BA = (x+1)^2 + (y-2)^2 = 5^2 (expand)

= (x + 1) (x + 1) + (y - 2) (y - 2) = 25

= x^2 + 2x + 1 + y^2 - 4y + 4 - 25 = 0

 

CA = (x + 6)^2 + (y - 6)^2 = 4^2 (expand)

= (x + 6) (x + 6) + (y - 6) (y - 6) = 16

= x^2 +12x + 36 + y^2 - 12y + 36 - 16 = 0

 

Now that both equations equal 0, we can set them equal to each other:

x^2 + 2x + 1 + y^2 - 4y + 4 - 25 = x^2 +12x + 36 + y^2 - 12y + 36 - 16

x^2 + 2x + y^2 - 4y - 20 = x^2 +12x + y^2 - 12y + 56 (subtract over to left side)

x^2 + 2x + y^2 - 4y - 20 - x^2 -12x - y^2 + 12y - 56 = 0 (combine like terms)

-10x +8y - 76 = 0 (add 10x + 76 to both sides)

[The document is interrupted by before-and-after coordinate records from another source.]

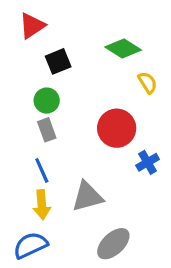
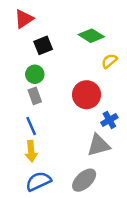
yellow semicircle: (148, 83) -> (109, 61), turned -98
gray triangle: (87, 197) -> (99, 145), moved
blue semicircle: (30, 245) -> (38, 181), moved

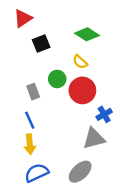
yellow semicircle: (109, 61) -> (80, 62), moved, turned -98
green circle: (35, 74) -> (57, 79), moved

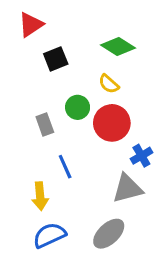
blue line: (30, 120) -> (65, 167), moved

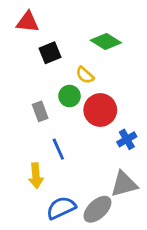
red triangle: (31, 25) -> (28, 22), turned 40
yellow semicircle: (109, 84) -> (85, 75), moved
gray triangle: (127, 188) -> (124, 184), moved
blue semicircle: (49, 235) -> (61, 208), moved

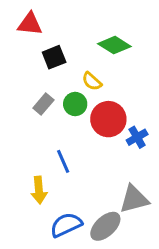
gray rectangle: (40, 111) -> (43, 104), moved, turned 60
blue cross: (127, 139) -> (137, 137), moved

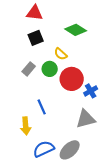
red triangle: (30, 24) -> (35, 13), moved
gray triangle: (134, 199) -> (86, 119), moved

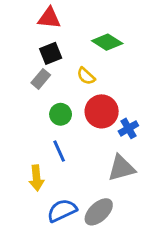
gray rectangle: (29, 69) -> (41, 79), moved
green circle: (50, 69) -> (61, 114), moved

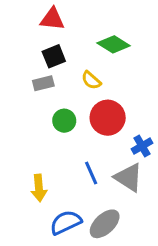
gray rectangle: (41, 79) -> (43, 83), turned 36
blue cross: (128, 128) -> (142, 146), moved
blue line: (59, 151) -> (91, 173), moved
gray triangle: (121, 168) -> (129, 177), turned 48

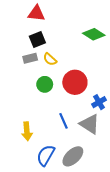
green diamond: (114, 44) -> (94, 34), moved
yellow semicircle: (91, 80) -> (50, 59), moved
blue semicircle: (66, 222) -> (46, 155), turned -35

8y = 10x + 76 (divide both sides by 8)

y = 1.25x + 9.5

 

On the GSP presentation, this is the equation for line AE (Show Line AE). This line intersects circle BA and circle CA at the points A and E.

 

Setting equation CA = DA produces the equation for line FA, y = - .75x - 2.5.

This line intersects circle CA and DA at points A and F.

 

Setting equation BA = DA produces the equation for line AC, x = -6.

This line intersects circle BA and DA only at one point, point A. This should be obvious since this is the only point of intersection for the two circles. Thus, the vertical line x = -6 is tangent to both circle BA and DA at point A.